_The task_
With the pictures left out, write every entry down exactly.
──────── Supplied entries ────────
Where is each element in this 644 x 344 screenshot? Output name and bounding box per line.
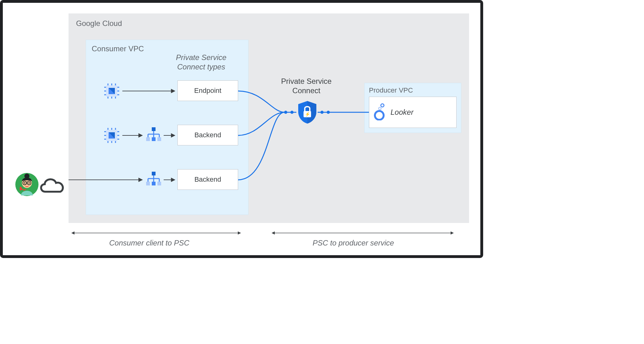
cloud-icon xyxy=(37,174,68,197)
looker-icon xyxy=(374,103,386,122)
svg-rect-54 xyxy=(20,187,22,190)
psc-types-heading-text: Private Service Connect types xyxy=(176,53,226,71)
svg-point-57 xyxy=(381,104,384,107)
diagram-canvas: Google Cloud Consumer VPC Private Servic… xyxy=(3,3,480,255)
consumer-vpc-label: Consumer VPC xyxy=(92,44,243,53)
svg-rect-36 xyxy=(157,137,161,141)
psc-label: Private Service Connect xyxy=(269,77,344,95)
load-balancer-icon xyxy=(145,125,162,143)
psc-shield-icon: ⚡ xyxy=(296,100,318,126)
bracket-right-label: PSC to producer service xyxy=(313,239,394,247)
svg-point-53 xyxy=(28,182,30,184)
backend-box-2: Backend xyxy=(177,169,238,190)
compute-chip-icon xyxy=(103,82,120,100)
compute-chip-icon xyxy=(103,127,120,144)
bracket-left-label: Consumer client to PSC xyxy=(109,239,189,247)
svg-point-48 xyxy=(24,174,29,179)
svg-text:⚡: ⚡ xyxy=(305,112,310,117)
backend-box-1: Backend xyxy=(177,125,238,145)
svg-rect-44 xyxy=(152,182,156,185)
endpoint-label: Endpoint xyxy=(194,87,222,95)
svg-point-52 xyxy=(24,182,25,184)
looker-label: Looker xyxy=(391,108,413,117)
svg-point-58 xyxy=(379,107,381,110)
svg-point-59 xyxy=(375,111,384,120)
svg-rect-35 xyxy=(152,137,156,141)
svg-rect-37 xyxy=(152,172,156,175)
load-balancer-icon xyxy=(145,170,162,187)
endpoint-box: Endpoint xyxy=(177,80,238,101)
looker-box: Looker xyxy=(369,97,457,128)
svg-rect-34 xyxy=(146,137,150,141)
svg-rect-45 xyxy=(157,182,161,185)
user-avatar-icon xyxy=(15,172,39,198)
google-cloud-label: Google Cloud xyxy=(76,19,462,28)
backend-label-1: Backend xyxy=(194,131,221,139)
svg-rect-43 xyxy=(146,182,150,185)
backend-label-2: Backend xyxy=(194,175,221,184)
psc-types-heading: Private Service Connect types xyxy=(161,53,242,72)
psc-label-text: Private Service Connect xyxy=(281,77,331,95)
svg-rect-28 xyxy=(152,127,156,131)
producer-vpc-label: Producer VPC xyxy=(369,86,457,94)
────────
_Reply to the task_
Where is each element in this 644 x 344 screenshot? Output name and bounding box per line.
cloud-icon xyxy=(37,174,68,197)
looker-icon xyxy=(374,103,386,122)
svg-rect-54 xyxy=(20,187,22,190)
psc-types-heading-text: Private Service Connect types xyxy=(176,53,226,71)
svg-point-57 xyxy=(381,104,384,107)
diagram-canvas: Google Cloud Consumer VPC Private Servic… xyxy=(3,3,480,255)
consumer-vpc-label: Consumer VPC xyxy=(92,44,243,53)
svg-rect-36 xyxy=(157,137,161,141)
psc-label: Private Service Connect xyxy=(269,77,344,95)
load-balancer-icon xyxy=(145,125,162,143)
psc-shield-icon: ⚡ xyxy=(296,100,318,126)
bracket-right-label: PSC to producer service xyxy=(313,239,394,247)
svg-point-53 xyxy=(28,182,30,184)
backend-box-2: Backend xyxy=(177,169,238,190)
compute-chip-icon xyxy=(103,82,120,100)
compute-chip-icon xyxy=(103,127,120,144)
bracket-left-label: Consumer client to PSC xyxy=(109,239,189,247)
svg-point-48 xyxy=(24,174,29,179)
svg-text:⚡: ⚡ xyxy=(305,112,310,117)
backend-box-1: Backend xyxy=(177,125,238,145)
svg-rect-44 xyxy=(152,182,156,185)
endpoint-label: Endpoint xyxy=(194,87,222,95)
svg-point-52 xyxy=(24,182,25,184)
looker-label: Looker xyxy=(391,108,413,117)
svg-point-58 xyxy=(379,107,381,110)
svg-point-59 xyxy=(375,111,384,120)
svg-rect-35 xyxy=(152,137,156,141)
svg-rect-37 xyxy=(152,172,156,175)
load-balancer-icon xyxy=(145,170,162,187)
endpoint-box: Endpoint xyxy=(177,80,238,101)
looker-box: Looker xyxy=(369,97,457,128)
svg-rect-34 xyxy=(146,137,150,141)
svg-rect-45 xyxy=(157,182,161,185)
user-avatar-icon xyxy=(15,172,39,198)
google-cloud-label: Google Cloud xyxy=(76,19,462,28)
backend-label-1: Backend xyxy=(194,131,221,139)
svg-rect-43 xyxy=(146,182,150,185)
backend-label-2: Backend xyxy=(194,175,221,184)
psc-types-heading: Private Service Connect types xyxy=(161,53,242,72)
psc-label-text: Private Service Connect xyxy=(281,77,331,95)
svg-rect-28 xyxy=(152,127,156,131)
producer-vpc-label: Producer VPC xyxy=(369,86,457,94)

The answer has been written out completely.